Dan aku menyesal.
Hingga pernah mulutku sesumbar, ternyata jadi perempuan nakal lebih menyenangkan daripada menjadi perempuan yang baik tapi tak pernah mendapat yang baik.
Hatiku berontak, mataku menatap liar. Aku berperang.
Dasar aku perempuan dungu, aku salah mengokang. Peluruku sampai bukan pada laki-laki yang tepat. Bram menangkap peluruku.
Tuhan, Tuhan di mana?
Apa doaku kurang kencang? Atau doaku tidak baik? Atau harapanku terlalu banyak? Atau apa Tuhan?
Aku yang sempat mati rasa terhadap dunia, Engkau berikan kembali rasa itu melalui Bram. Aku yang sempat putus asa oleh hidup, Engkau sambung kembali melalui Bram. Dan sekarang saat aku meminta Bram, Engkau minta aku bersabar?

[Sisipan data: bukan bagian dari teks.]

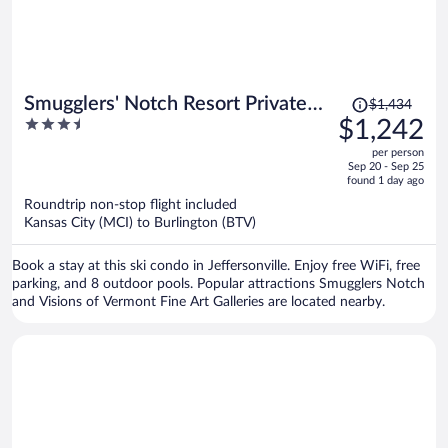
Price
Smugglers' Notch Resort Private
$1,434
was
3.5
$1,242
Suites
$1,434,
out
per person
price
of
Sep 20 - Sep 25
is
5
found 1 day ago
now
Roundtrip non-stop flight included
$1,242
Kansas City (MCI) to Burlington (BTV)
per
person
Book a stay at this ski condo in Jeffersonville. Enjoy free WiFi, free
parking, and 8 outdoor pools. Popular attractions Smugglers Notch
and Visions of Vermont Fine Art Galleries are located nearby.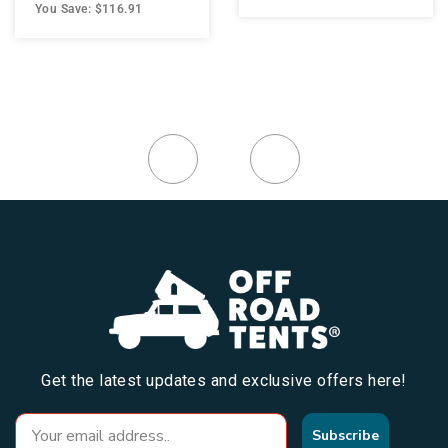
You Save: $116.91
Get the latest updates and exclusive offers here!
Subscribe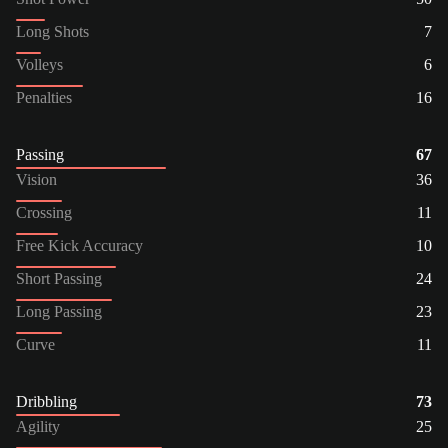
Long Shots
7
Volleys
6
Penalties
16
Passing
67
Vision
36
Crossing
11
Free Kick Accuracy
10
Short Passing
24
Long Passing
23
Curve
11
Dribbling
73
Agility
25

Mau Tuhan apa untukku? Aku lemah, kali ini aku kalah ya Tuhan.
Aku yang begitu kuat menerima caci dan maki, tak kuasa saat alunan cinta perlahan mengisi aliran darah di nadiku. Aku yan bisa berdiri tegak saat telingaku dijejali kata kotor, lumpuh oleh bisikan tentang sabar dan menunggu.
Ketahuilah Tuhan, dan aku sangat yakin Engkau paham isi hatiku. Aku memintanya dengan sangat. Dengan segala kerendahan hatiku, ampuni aku, aku memintanya, aku memintanya, dan aku memintanya.
Perlahan kubuka mataku. rasanya malam ini cukup untuk aku cerita padamu. Besok kuajak kamu berkeliling lagi. Kau siapkan saja telingamu, mungkin besok ceritanya akan jauh lebih menarik.